Using the equation for vertical motion:
distance = (1/2) × acceleration × time^2
We can solve for the time of flight by setting the displacement equal to -25 m (negative value to indicate downward motion):
-25 m = (1/2) × (-9.8 m/s^2) × time^2
Simplifying the equation:
25 m = (4.9 m/s^2) × time^2
Dividing both sides of the equation by 4.9 m/s^2:
5.1 s^2 = time^2
Taking the square root of both sides of the equation:
time = sqrt(5.1) s ≈ 2.26 s
Since the time of flight is the same for the vertical distance and the horizontal distance, we can determine the horizontal distance by multiplying the time of flight by the horizontal velocity.
Given that the horizontal component of the velocity is constant, we need to determine it.
To calculate the horizontal component of the velocity, we can use the equation:
velocity = initial velocity × cos(angle)
Since no initial velocity is mentioned, we can assume it to be nonzero given the context.
(b) To find out where to place a target that is 1.45 m above the ground to hit it when aiming 30° above the horizontal, we first need to determine the horizontal distance traveled by the arrow when it hits the target.
We can use the equation for horizontal motion:
distance = velocity × time
The horizontal distance traveled by the arrow can be calculated by multiplying the horizontal component of the velocity by the time of flight.
Given that the angle of projection is 30° above the horizontal, we can determine the horizontal component of the velocity by using trigonometry.
The horizontal component of the velocity can be calculated as:
horizontal velocity = initial velocity × cos(angle)
Since no initial velocity is mentioned, we can assume it to be nonzero given the context.
Therefore, knowing the horizontal distance traveled by the arrow and the initial vertical displacement, we can determine where to place the target.
To find the horizontal distance traveled by the arrow when shot, we can use the concept of projectile motion. When an object is shot into the air at an angle, it follows a parabolic path.
(a) To find the horizontal distance, we need to determine the time it takes for the arrow to reach the top of the 25 m building. We can use the kinematic equation for vertical displacement:
Δy = viy * t + (1/2) * a * t^2
Where:
Δy = vertical displacement (25 m)
viy = initial vertical velocity (unknown)
t = time of flight (unknown)
a = acceleration due to gravity (-9.8 m/s^2)

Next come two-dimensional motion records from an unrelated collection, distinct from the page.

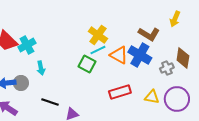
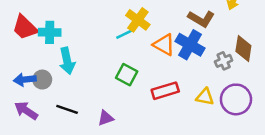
cyan cross: (27, 45) -> (50, 32), turned 30
cyan line: (98, 50) -> (125, 34), moved
green square: (87, 64) -> (127, 75), moved
cyan arrow: (41, 68) -> (67, 61), size x1.5
black line: (50, 102) -> (67, 109), moved

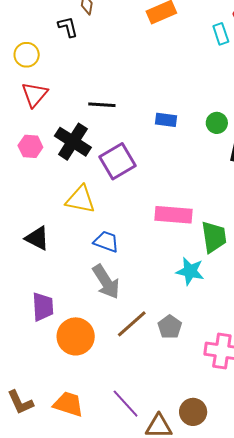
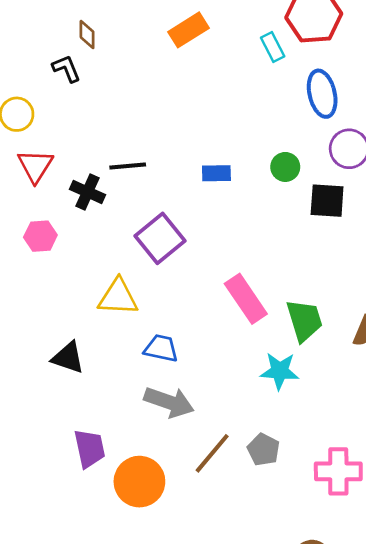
black cross: (73, 142) -> (87, 192), moved, size x0.7
pink rectangle: (173, 215) -> (246, 299), turned 60
gray arrow: (106, 282) -> (169, 402), turned -30

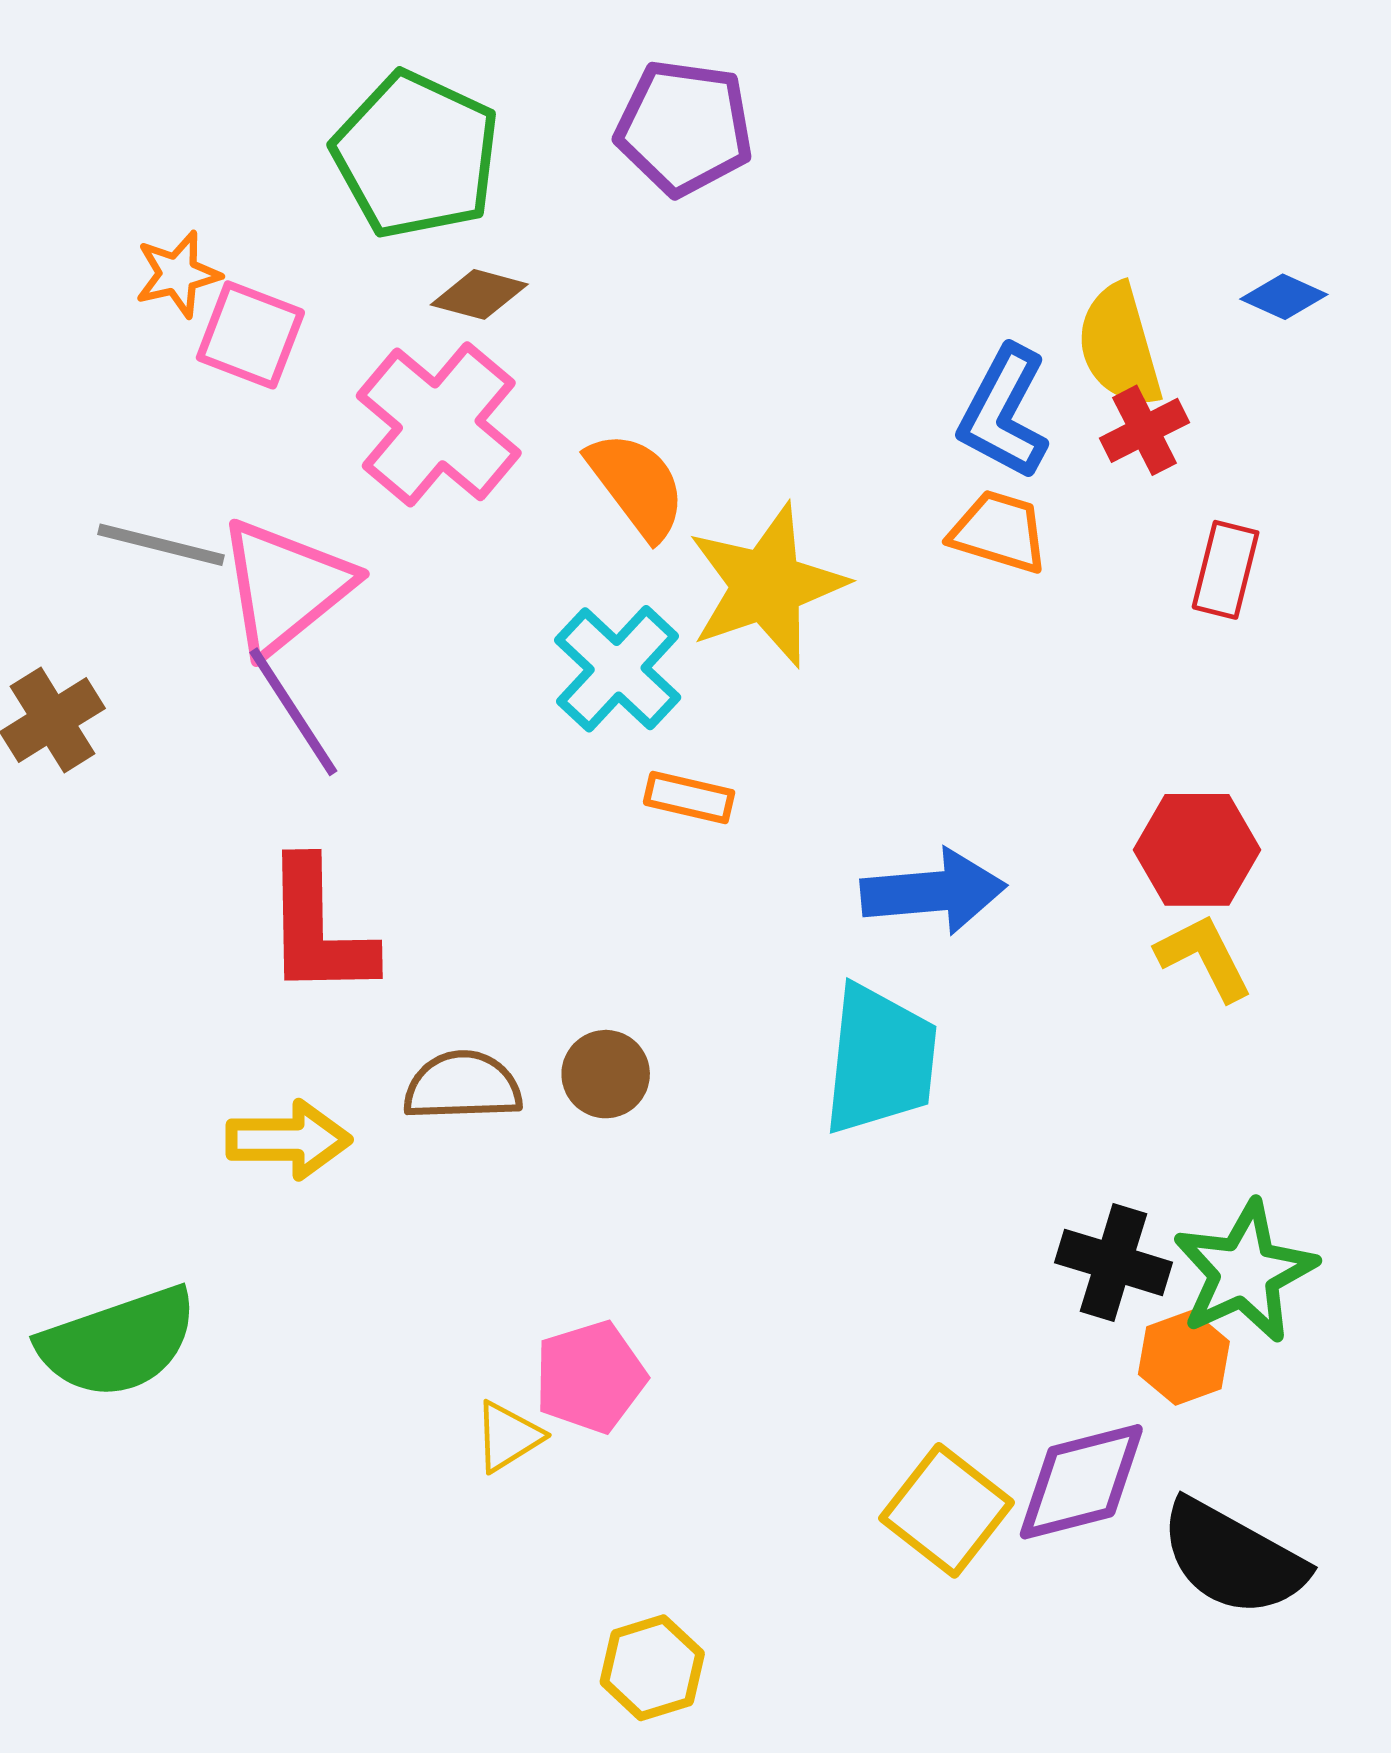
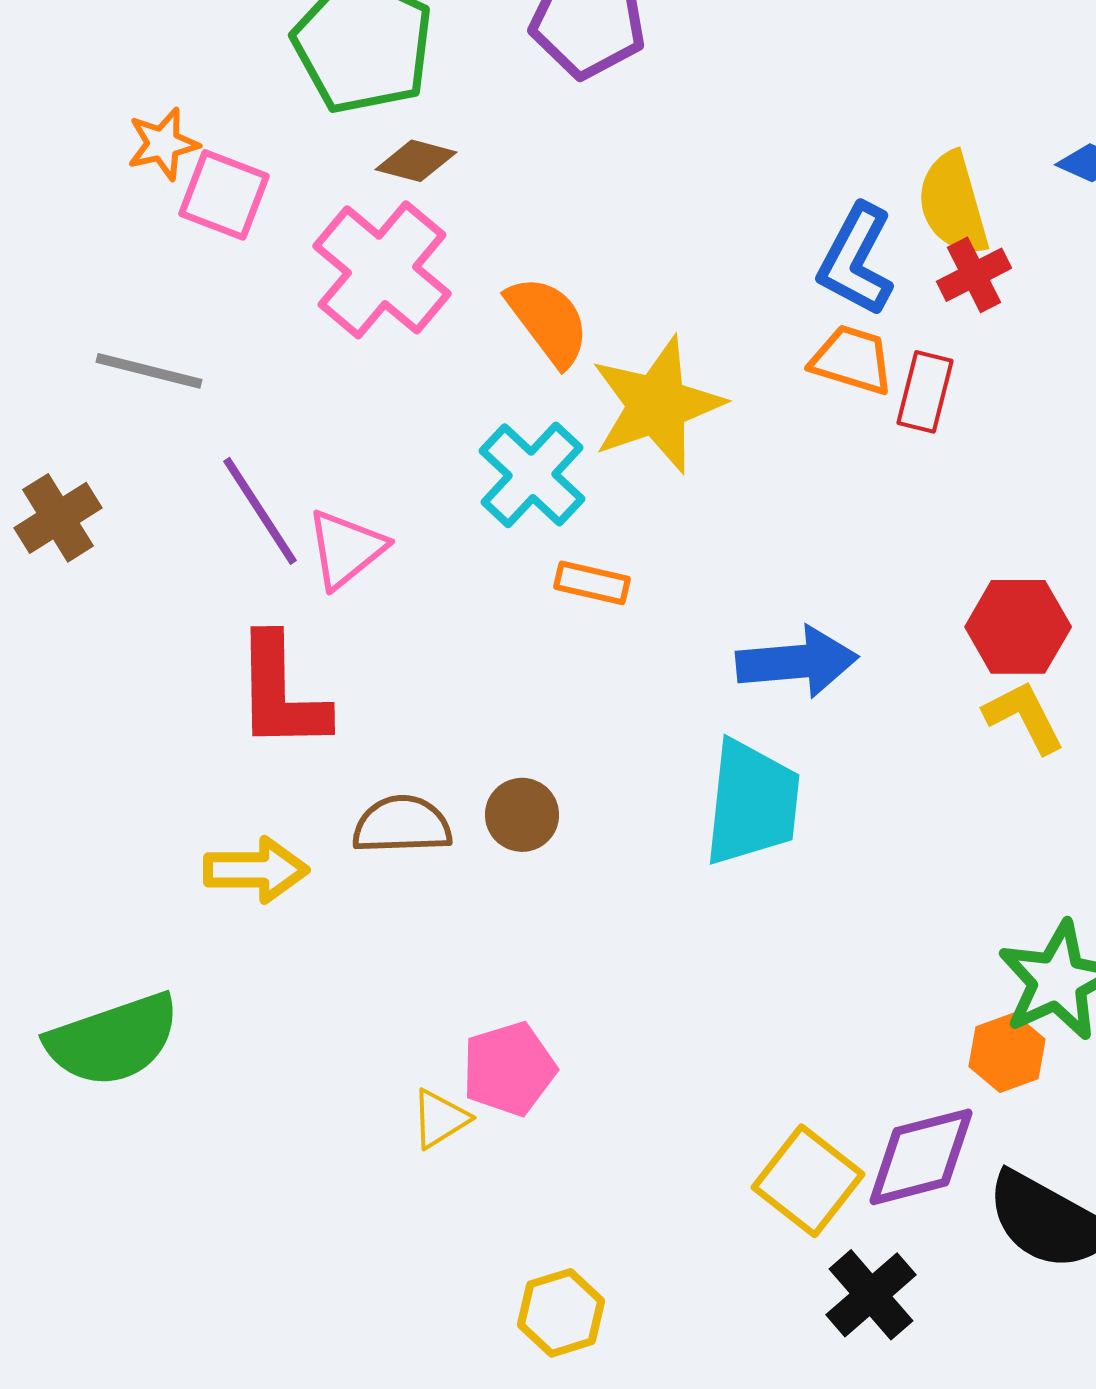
red rectangle: (1226, 570) -> (925, 392), moved
pink triangle: (285, 587) -> (346, 549), moved, size x0.7
black cross: (1113, 1262) -> (871, 1295), moved, turned 32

Since the arrow is shot straight up, the initial vertical velocity viy will be equal to the initial vertical velocity when the arrow starts from 1.45 m above the ground. We can use the kinematic equation for vertical velocity:
viy = v * sin(θ)
Where:
v = initial velocity (unknown)
θ = launch angle (unknown)
Substituting this equation into the earlier equation for Δy, we get:
25 m = (v * sin(θ)) * t + (1/2) * (-9.8 m/s^2) * t^2
Now we need to consider the horizontal motion of the arrow. The horizontal distance traveled is given by:
Δx = vix * t
Where:
Δx = horizontal distance (unknown)
vix = initial horizontal velocity (unknown)
t = time of flight (unknown)
The initial horizontal velocity vix can be found using:
vix = v * cos(θ)
Now we can substitute the known values into these equations and solve for the unknowns.
(b) To find where the target should be placed to hit it if aiming 30° above the horizontal, we need to find the horizontal distance traveled by the arrow first. Once we have that, we can find the vertical distance from the starting point to the target, which is 1.45 m above the ground.
Finding the horizontal distance is the same as in part (a). Once we have the horizontal distance, we can find the time of flight using:
t = Δx / vix
Then we can calculate the vertical distance traveled using:
Δy = viy * t + (1/2) * a * t^2
Substituting the known values, we can solve for viy:
1.45 m = (viy) * t + (1/2) * (-9.8 m/s^2) * t^2
Finally, we can use the vertical velocity to find the launch angle θ:
θ = arcsin(viy / v) - 30°
Remember to convert angles to radians when using trigonometric functions.